EXERCISE BRIEF
Could you print every entry below exactly as given?
(Beginning of DATA FOR PROCESSING)
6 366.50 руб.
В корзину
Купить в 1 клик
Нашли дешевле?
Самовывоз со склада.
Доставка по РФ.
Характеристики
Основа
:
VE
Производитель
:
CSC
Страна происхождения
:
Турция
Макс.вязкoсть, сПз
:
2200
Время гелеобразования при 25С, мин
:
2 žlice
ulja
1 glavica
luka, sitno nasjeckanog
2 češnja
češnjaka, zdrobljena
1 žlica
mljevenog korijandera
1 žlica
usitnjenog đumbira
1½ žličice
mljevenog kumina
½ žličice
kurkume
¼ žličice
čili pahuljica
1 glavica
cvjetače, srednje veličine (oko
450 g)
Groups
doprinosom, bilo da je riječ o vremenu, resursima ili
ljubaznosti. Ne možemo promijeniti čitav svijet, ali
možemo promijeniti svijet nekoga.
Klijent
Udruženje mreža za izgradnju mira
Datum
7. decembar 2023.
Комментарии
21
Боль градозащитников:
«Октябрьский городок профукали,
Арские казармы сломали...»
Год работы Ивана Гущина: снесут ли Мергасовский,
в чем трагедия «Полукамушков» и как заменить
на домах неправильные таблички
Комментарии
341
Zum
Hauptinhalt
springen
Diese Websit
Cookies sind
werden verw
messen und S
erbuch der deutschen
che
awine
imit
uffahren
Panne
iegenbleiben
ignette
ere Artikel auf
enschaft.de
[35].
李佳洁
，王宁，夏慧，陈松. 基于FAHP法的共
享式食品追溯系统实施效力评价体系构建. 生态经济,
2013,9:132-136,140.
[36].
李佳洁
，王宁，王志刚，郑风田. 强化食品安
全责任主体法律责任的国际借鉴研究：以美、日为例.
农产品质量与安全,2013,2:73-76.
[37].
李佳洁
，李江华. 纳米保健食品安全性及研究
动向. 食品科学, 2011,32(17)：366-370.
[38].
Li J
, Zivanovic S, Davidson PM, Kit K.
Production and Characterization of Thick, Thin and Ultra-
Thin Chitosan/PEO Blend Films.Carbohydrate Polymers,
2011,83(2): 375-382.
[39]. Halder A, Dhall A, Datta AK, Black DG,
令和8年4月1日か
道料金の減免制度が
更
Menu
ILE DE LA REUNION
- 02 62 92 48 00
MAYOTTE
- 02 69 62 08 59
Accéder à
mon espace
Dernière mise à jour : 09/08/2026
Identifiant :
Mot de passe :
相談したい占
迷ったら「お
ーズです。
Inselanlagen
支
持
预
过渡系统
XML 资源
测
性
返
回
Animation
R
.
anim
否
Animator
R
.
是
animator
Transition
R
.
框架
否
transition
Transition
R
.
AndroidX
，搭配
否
(End of DATA FOR PROCESSING)
SOLUTION FOR THIS EXERCISE
6 366.50 руб.
В корзину
Купить в 1 клик
Нашли дешевле?
Самовывоз со склада.
Доставка по РФ.
Характеристики
Основа
:
VE
Производитель
:
CSC
Страна происхождения
:
Турция
Макс.вязкoсть, сПз
:
2200
Время гелеобразования при 25С, мин
:
2 žlice
ulja
1 glavica
luka, sitno nasjeckanog
2 češnja
češnjaka, zdrobljena
1 žlica
mljevenog korijandera
1 žlica
usitnjenog đumbira
1½ žličice
mljevenog kumina
½ žličice
kurkume
¼ žličice
čili pahuljica
1 glavica
cvjetače, srednje veličine (oko
450 g)
Groups
doprinosom, bilo da je riječ o vremenu, resursima ili
ljubaznosti. Ne možemo promijeniti čitav svijet, ali
možemo promijeniti svijet nekoga.
Klijent
Udruženje mreža za izgradnju mira
Datum
7. decembar 2023.
Комментарии
21
Боль градозащитников:
«Октябрьский городок профукали,
Арские казармы сломали...»
Год работы Ивана Гущина: снесут ли Мергасовский,
в чем трагедия «Полукамушков» и как заменить
на домах неправильные таблички
Комментарии
341
Zum
Hauptinhalt
springen
Diese Websit
Cookies sind
werden verw
messen und S
erbuch der deutschen
che
awine
imit
uffahren
Panne
iegenbleiben
ignette
ere Artikel auf
enschaft.de
[35].
李佳洁
，王宁，夏慧，陈松. 基于FAHP法的共
享式食品追溯系统实施效力评价体系构建. 生态经济,
2013,9:132-136,140.
[36].
李佳洁
，王宁，王志刚，郑风田. 强化食品安
全责任主体法律责任的国际借鉴研究：以美、日为例.
农产品质量与安全,2013,2:73-76.
[37].
李佳洁
，李江华. 纳米保健食品安全性及研究
动向. 食品科学, 2011,32(17)：366-370.
[38].
Li J
, Zivanovic S, Davidson PM, Kit K.
Production and Characterization of Thick, Thin and Ultra-
Thin Chitosan/PEO Blend Films.Carbohydrate Polymers,
2011,83(2): 375-382.
[39]. Halder A, Dhall A, Datta AK, Black DG,
令和8年4月1日か
道料金の減免制度が
更
Menu
ILE DE LA REUNION
- 02 62 92 48 00
MAYOTTE
- 02 69 62 08 59
Accéder à
mon espace
Dernière mise à jour : 09/08/2026
Identifiant :
Mot de passe :
相談したい占
迷ったら「お
ーズです。
Inselanlagen
支
持
预
过渡系统
XML 资源
测
性
返
回
Animation
R
.
anim
否
Animator
R
.
是
animator
Transition
R
.
框架
否
transition
Transition
R
.
AndroidX
，搭配
否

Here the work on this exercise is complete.